Selva trágica está muy lejos de esta vertiente social del cine mexicano. Olaizola no persigue un cine de denuncia, ni trata de reflejar una problemática social de forma explícita, aunque no por ello sus inquietudes dejan de ser plenamente actuales. De hecho, en una maniobra elíptica, la película propone un acercamiento a un pasado a priori distante—años 20, la expedición de un grupo de trabajadores en la selva maya—para reflexionar sobre la frontera y la relación del ser humano con el medio ambiente, dos realidades urgentes en el continente americano. La película se aproxima a la frontera entendida desde una perspectiva casi mítica, abstracta, y la identifica con la selva a la que alude el título. A un lado y a otro de esa frontera se sitúan mexicanos e ingleses, enfrentados entre sí, pero con la explotación de los recursos naturales de la selva como objetivo común. Ambos lados comparten, también, el deseo por dominar y poseer a Agnes (Indira Rubie Andrewin), el único personaje femenino de la película, una joven beliceña que es secuestrada por los trabajadores mexicanos cuando huía de su captor inglés. El discurso de la película, en este sentido, no se establece tanto en torno al conflicto México-Inglaterra, sino más bien en la dialéctica naturaleza vs. hombre, en la que lo femenino—a través del personaje de Agnes—juega como un aliado de la propia selva.

Selva Trágica, de Yulene Olaizola

La selva/frontera se reivindica en el desarrollo de la película como una fuerza capaz de resistir los envites de los hombres que tratan de dominarla.
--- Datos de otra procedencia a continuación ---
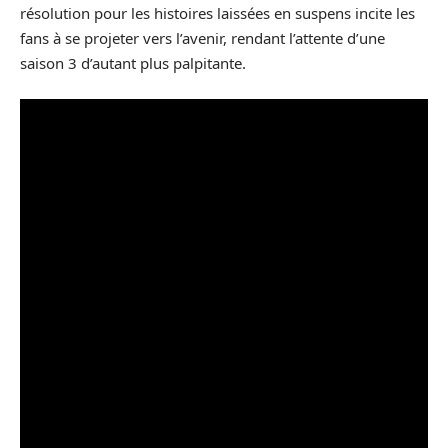
résolution pour les histoires laissées en suspens incite les
fans à se projeter vers l’avenir, rendant l’attente d’une
saison 3 d’autant plus palpitante.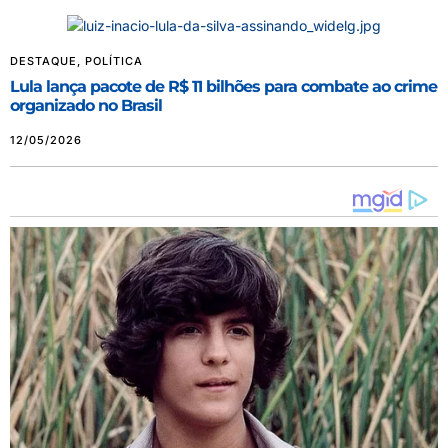
DESTAQUE
,
POLÍTICA
Lula lança pacote de R$ 11 bilhões para combate ao crime
organizado no Brasil
12/05/2026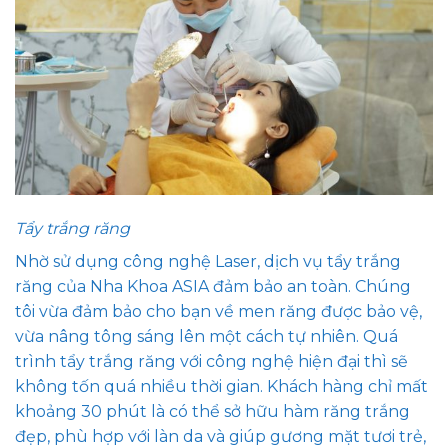
Tẩy trắng răng
Nhờ sử dụng công nghệ Laser, dịch vụ tẩy trắng
răng của Nha Khoa ASIA đảm bảo an toàn. Chúng
tôi vừa đảm bảo cho bạn về men răng được bảo vệ,
vừa nâng tông sáng lên một cách tự nhiên. Quá
trình tẩy trắng răng với công nghệ hiện đại thì sẽ
không tốn quá nhiều thời gian. Khách hàng chỉ mất
khoảng 30 phút là có thể sở hữu hàm răng trắng
đẹp, phù hợp với làn da và giúp gương mặt tươi trẻ,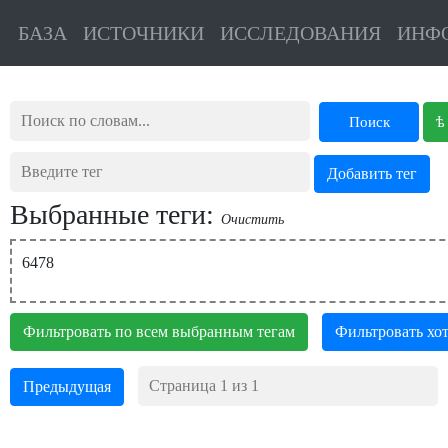
БАЗА
ИСТОЧНИКИ
ИССЛЕДОВАНИЯ
ИНФ
ѣ
Поиск
Выбранные теги:
Очистить
6478
Фильтровать по всем выбранным тегам
Фильтровать хот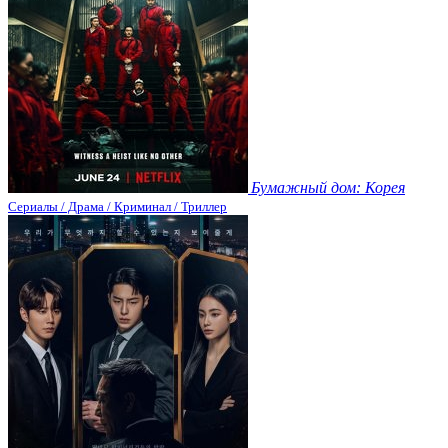
Бумажный дом: Корея
Сериалы / Драма / Криминал / Триллер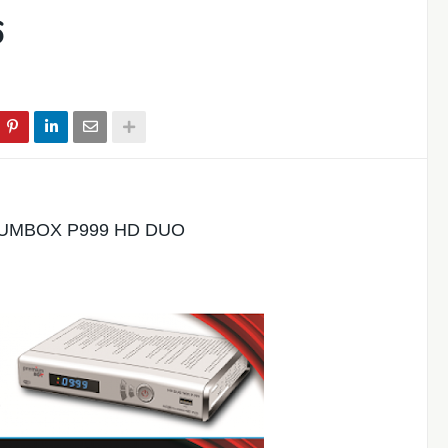
6
UMBOX P999 HD DUO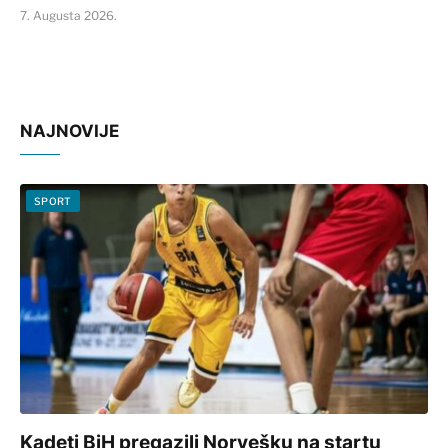
7. Augusta 2026.
NAJNOVIJE
SPORT
Kadeti BiH pregazili Norvešku na startu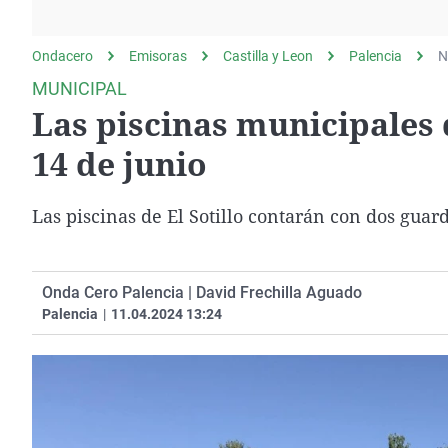
La rosa de los vientos
Caso
Extremadura
Gente viajera
Retornados
Galicia
Ondacero
Emisoras
Castilla y Leon
Palencia
N
Como el perro y el
Equipo de investigación
La Rioja
MUNICIPAL
gato
Las piscinas municipales 
Operación Viuda
Navarra
Negra
País Vasco
14 de junio
Las piscinas de El Sotillo contarán con dos guard
Onda Cero Palencia | David Frechilla Aguado
Palencia
|
11.04.2024 13:24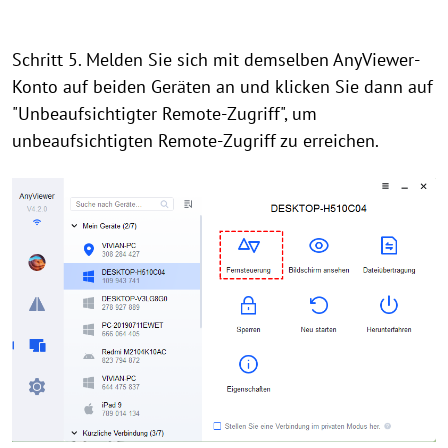
Schritt 5. Melden Sie sich mit demselben AnyViewer-
Konto auf beiden Geräten an und klicken Sie dann auf
"Unbeaufsichtigter Remote-Zugriff", um
unbeaufsichtigten Remote-Zugriff zu erreichen.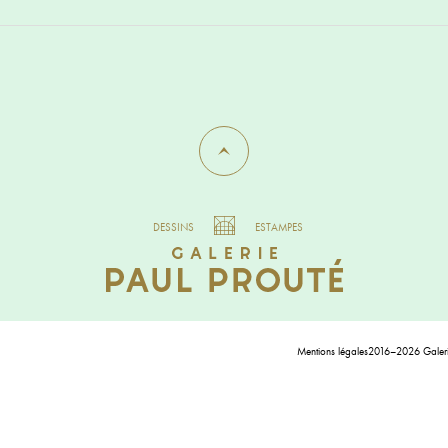
DESSINS
ESTAMPES
Mentions légales
2016–2026 Galerie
Se convierte en la protagonista de la historia gracias a una atmósfera inmersiva, generada por la atención visual al paisaje y, sobre todo, por un énfasis en el sonido que recuerda a lo mejor del cine de Apichatpong Weerasethakul. Pese a lo críptica que puede resultar a ratos la propuesta, hay en ella un claro discurso medioambiental, y por supuesto una visión muy concreta de la frontera como espacio fílmico. La frontera es una vez más territorio de conflicto, pero a su vez se revela como un lugar en el que la unión es posible—entre la propia selva y Agnes—y en el que se subvierten los códigos explotadores y machistas que rigen la civilización. De alguna forma, la frontera se percibe como un espacio de oportunidad, en el que la feminidad, de la mano de la naturaleza, se rebela contra el status quo. Creo que este no sólo es un acercamiento feminista a la frontera, sino que también es uno sin precedentes en la cinematografía mexicana. Desde un enfoque que parece muy alejado de la realidad más inmediata, quizás Olaizola alumbre una de las visiones más novedosas de la frontera en el cine reciente, aunque su falta de progresión narrativa dejará a muchos espectadores fuera del juego que propone.

Desde opciones estéticas muy dispares, es interesante comprobar cómo Sin señas particulares y Selva trágica, de alguna forma, dialogan entre sí a cuenta del espacio fronterizo. La frontera se reivindica otra vez como un elemento central en el cine mexicano, que con toda seguridad volverá a figurar en muchas de las historias que se rodarán en el futuro. Estas dos películas, sin embargo, demuestran que es posible ir más allá del tópico, y repensar la frontera, desde una mirada femenina, para explorar todas sus contradicciones. Cuando el cine made in USA tiende a simplificar el conflicto fronterizo, es casi una obligación para el cine latinoamericano—con México a la cabeza—abrir nuevos horizontes en la representación de la frontera.